A catastrophe machine

Catastrophe theory was a popular branch of mathematics concerned with qualitative characterizations of ways that singularities relate to potential energy functions. The name “catastrophe theory” comes from how a continuous change in a parameter of a potential function can introduce a discontinuous jump in observed phenomena, and this can be catastrophic in certain cases, like with a buckling beam. I say the field “was” popular, rather than “is”, because it was a classic example of a field of applied mathematics that was overhyped, applied too widely without adequate attention toward scientific fundamentals, and the backlash all but killed it. However, there is some talk about it recently becoming popular again for chemical applications. (Hence why this blog post!)

Plus, the mathematics is indisputably elegant – that was never in doubt, even during the controversy around it – and one can develop a basic intuition for it using simple physical examples that are well-suited for a website like this. I’ve created an interactive “catastrophe machine” that exhibits the basic form of the “cusp” catastrophe. Imagine a wedge shaped like a parabola balancing on a table (see thick blue outline in left figure below). The parameter that we will alter continuously is its center of mass (green dot in figure; drag it around!), and the discontinuity comes in the wedge’s equilibrium resting position.

Move the center of mass to the center-top of the parabola, within the dotted cusp (called the bifurcation set). Notice that two local minima emerge on the potential function. As the center of mass crosses the bifurcation set, one of the local minima disappear. If that was the one that the parabola was resting in, then the parabola undergoes a dramatic change in behavior: a “catastrophe” as it’s been termed.

Note that in the visualization, the line representing the ground moves when the center of mass moves, rather than the parabola itself. I only drew the point corresponding to the global minimum - perhaps it would have been more accurate to include both. Also note that the right hand figure is interactive.

Full screen version.

The right hand figure is the so-called catastrophe surface for this machine. For each possible center of gravity $(x, y)$ in the parabola, we give it z-coordinates for the critical points of the energy function, in other words, the zeros of the derivative of the potential energy function. That turns out to be a cubic polynomial in this case. The roots of a cubic polynomial vary continuously with the coefficients, and there can be one, two, or three roots.
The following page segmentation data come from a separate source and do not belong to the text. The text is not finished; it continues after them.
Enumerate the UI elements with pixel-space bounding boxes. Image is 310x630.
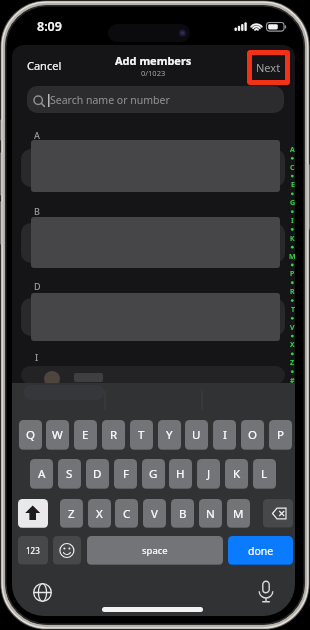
staticText: B: [34, 205, 50, 216]
staticText: Search name or number: [50, 93, 170, 107]
staticText: Q: [26, 427, 35, 443]
staticText: G: [290, 198, 295, 208]
button[interactable]: N: [199, 499, 222, 528]
staticText: E: [291, 180, 295, 190]
staticText: A: [38, 466, 46, 482]
staticText: A: [290, 145, 295, 155]
button[interactable]: [18, 499, 48, 528]
button[interactable]: V: [143, 499, 166, 528]
button[interactable]: [30, 580, 55, 605]
button[interactable]: B: [171, 499, 194, 528]
staticText: H: [176, 466, 185, 482]
button[interactable]: [263, 499, 293, 528]
button[interactable]: Y: [158, 420, 181, 450]
button[interactable]: Next: [247, 50, 290, 85]
staticText: S: [66, 466, 73, 482]
staticText: B: [179, 506, 187, 522]
staticText: N: [206, 506, 215, 522]
button[interactable]: R: [102, 420, 125, 450]
button[interactable]: [21, 366, 285, 384]
button[interactable]: [253, 578, 279, 606]
button[interactable]: S: [58, 459, 81, 489]
staticText: Y: [166, 427, 173, 443]
staticText: I: [35, 351, 51, 362]
staticText: X: [290, 340, 295, 350]
staticText: done: [248, 544, 274, 558]
staticText: C: [290, 163, 295, 173]
button[interactable]: I: [213, 420, 236, 450]
button[interactable]: Q: [19, 420, 42, 450]
button[interactable]: Search name or number: [27, 86, 284, 113]
staticText: P: [290, 269, 295, 279]
staticText: Z: [68, 506, 75, 522]
staticText: V: [151, 506, 158, 522]
staticText: G: [149, 466, 158, 482]
staticText: Z: [290, 358, 295, 368]
button[interactable]: [21, 149, 285, 187]
staticText: K: [290, 234, 295, 244]
button[interactable]: O: [241, 420, 264, 450]
button[interactable]: J: [197, 459, 220, 489]
staticText: Next: [256, 60, 281, 75]
button[interactable]: H: [169, 459, 192, 489]
button[interactable]: K: [225, 459, 248, 489]
button[interactable]: G: [142, 459, 165, 489]
button[interactable]: [21, 298, 285, 336]
button[interactable]: L: [253, 459, 276, 489]
staticText: P: [277, 427, 284, 443]
staticText: R: [110, 427, 118, 443]
button[interactable]: [21, 223, 285, 263]
staticText: O: [248, 427, 257, 443]
staticText: A: [34, 129, 50, 140]
staticText: M: [289, 252, 295, 262]
button[interactable]: D: [86, 459, 109, 489]
staticText: W: [52, 427, 63, 443]
staticText: C: [123, 506, 131, 522]
staticText: M: [233, 506, 244, 522]
staticText: L: [261, 466, 268, 482]
staticText: #: [290, 376, 295, 386]
button[interactable]: done: [228, 536, 293, 565]
button[interactable]: Cancel: [27, 58, 77, 76]
button[interactable]: P: [269, 420, 292, 450]
button[interactable]: space: [87, 536, 223, 565]
staticText: I: [223, 427, 227, 443]
staticText: D: [93, 466, 102, 482]
staticText: I: [291, 216, 294, 226]
staticText: 0/1023: [141, 68, 166, 78]
staticText: V: [290, 323, 295, 333]
button[interactable]: 123: [18, 536, 48, 565]
button[interactable]: U: [185, 420, 208, 450]
staticText: K: [233, 466, 241, 482]
staticText: U: [192, 427, 201, 443]
button[interactable]: X: [88, 499, 111, 528]
staticText: 123: [26, 545, 40, 556]
staticText: X: [96, 506, 103, 522]
button[interactable]: [53, 536, 81, 565]
button[interactable]: E: [74, 420, 97, 450]
staticText: T: [138, 427, 145, 443]
button[interactable]: M: [227, 499, 250, 528]
staticText: T: [291, 305, 295, 315]
staticText: space: [142, 544, 168, 557]
staticText: R: [290, 287, 295, 297]
staticText: 8:09: [37, 18, 81, 34]
staticText: Cancel: [27, 58, 62, 73]
staticText: F: [123, 466, 129, 482]
staticText: D: [34, 280, 50, 291]
button[interactable]: F: [114, 459, 137, 489]
button[interactable]: A: [30, 459, 53, 489]
staticText: E: [82, 427, 89, 443]
button[interactable]: T: [130, 420, 153, 450]
button[interactable]: W: [46, 420, 69, 450]
button[interactable]: Z: [60, 499, 83, 528]
staticText: Add members: [115, 53, 192, 67]
staticText: J: [207, 466, 211, 482]
button[interactable]: C: [115, 499, 138, 528]
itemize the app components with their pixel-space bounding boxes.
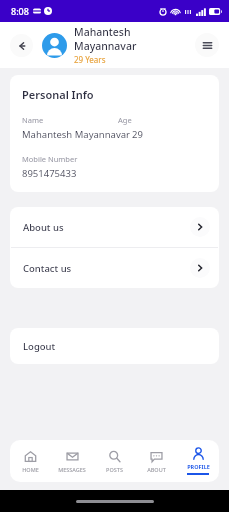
staticText: Mahantesh Mayannavar <box>74 25 191 53</box>
staticText: 29 <box>132 128 143 141</box>
button[interactable]: HOME <box>10 440 51 482</box>
staticText: Contact us <box>23 262 190 275</box>
button[interactable]: Menu <box>195 33 219 57</box>
staticText: 8951475433 <box>22 167 77 180</box>
button[interactable]: ABOUT <box>135 440 177 482</box>
button[interactable]: Back <box>10 34 33 57</box>
button[interactable]: MESSAGES <box>51 440 93 482</box>
staticText: Personal Info <box>22 87 94 102</box>
staticText: MESSAGES <box>58 466 86 473</box>
staticText: POSTS <box>106 466 123 473</box>
button[interactable]: Logout <box>10 328 219 364</box>
staticText: 8:08 <box>11 5 29 17</box>
staticText: Mahantesh Mayannavar <box>22 128 130 141</box>
button[interactable]: Contact us <box>10 248 219 288</box>
staticText: Mobile Number <box>22 154 78 164</box>
staticText: About us <box>23 221 190 234</box>
staticText: Age <box>118 115 132 125</box>
staticText: 29 Years <box>74 54 106 65</box>
button[interactable]: PROFILE <box>177 440 219 482</box>
staticText: Logout <box>23 340 56 353</box>
staticText: HOME <box>22 466 39 473</box>
button[interactable]: About us <box>10 207 219 247</box>
staticText: PROFILE <box>187 463 210 470</box>
button[interactable]: POSTS <box>93 440 135 482</box>
staticText: Name <box>22 115 118 125</box>
staticText: ABOUT <box>147 466 166 473</box>
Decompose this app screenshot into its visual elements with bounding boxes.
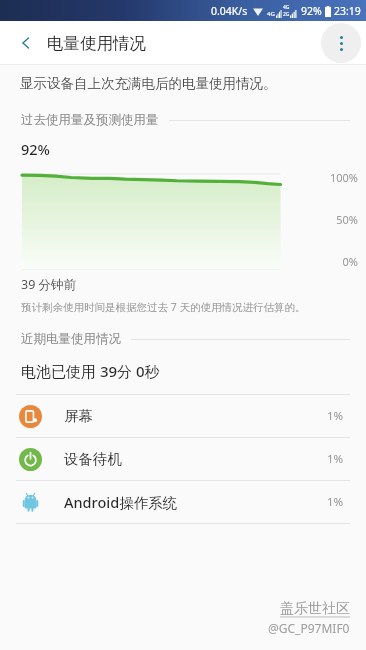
staticText: 1% xyxy=(327,451,344,467)
staticText: 92% xyxy=(21,139,50,159)
staticText: Android操作系统 xyxy=(64,492,327,512)
staticText: 100% xyxy=(320,170,358,185)
staticText: 4G xyxy=(283,4,290,11)
staticText: 92% xyxy=(301,4,322,18)
staticText: 电量使用情况 xyxy=(47,33,146,54)
staticText: 显示设备自上次充满电后的电量使用情况。 xyxy=(20,75,277,92)
button[interactable]: Android操作系统 xyxy=(0,481,366,523)
staticText: 4G xyxy=(267,10,275,18)
staticText: 电池已使用 39分 0秒 xyxy=(21,361,160,381)
button[interactable]: More options xyxy=(321,23,361,63)
staticText: 预计剩余使用时间是根据您过去 7 天的使用情况进行估算的。 xyxy=(21,300,306,314)
staticText: 盖乐世社区 xyxy=(280,600,350,618)
staticText: 39 分钟前 xyxy=(21,276,77,293)
staticText: 23:19 xyxy=(334,4,361,18)
staticText: 1% xyxy=(327,408,344,424)
staticText: 1% xyxy=(327,494,344,510)
staticText: 2G xyxy=(283,11,290,18)
button[interactable]: Back xyxy=(8,25,44,61)
staticText: 屏幕 xyxy=(64,407,327,425)
staticText: 过去使用量及预测使用量 xyxy=(21,112,159,128)
staticText: 近期电量使用情况 xyxy=(21,331,121,347)
staticText: 设备待机 xyxy=(64,450,327,468)
staticText: 0.04K/s xyxy=(211,4,248,18)
staticText: 50% xyxy=(320,212,358,227)
staticText: 0% xyxy=(320,254,358,269)
button[interactable]: 设备待机 xyxy=(0,438,366,480)
button[interactable]: 屏幕 xyxy=(0,395,366,437)
staticText: @GC_P97MIF0 xyxy=(268,620,350,636)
The catastrophe occurs when the point must “jump” across the fold on the catastrophe surface.

Two accessible introductions to the subject for anyone who has taken multivariable calculus are Curves and Singularities by J.W. Bruce and P.J. Giblin; Catastrophe Theory and its Applications by Tim Poston and Ian Stewart. Bruce and Giblin analyze this particular catastrophe in detail in Chapter 1, which they call the Poston catastrophe machine. This critique of catastrophe theory is among the more famous in mathematics. I think it still makes a great read, for the types of issues one encounters while doing modeling.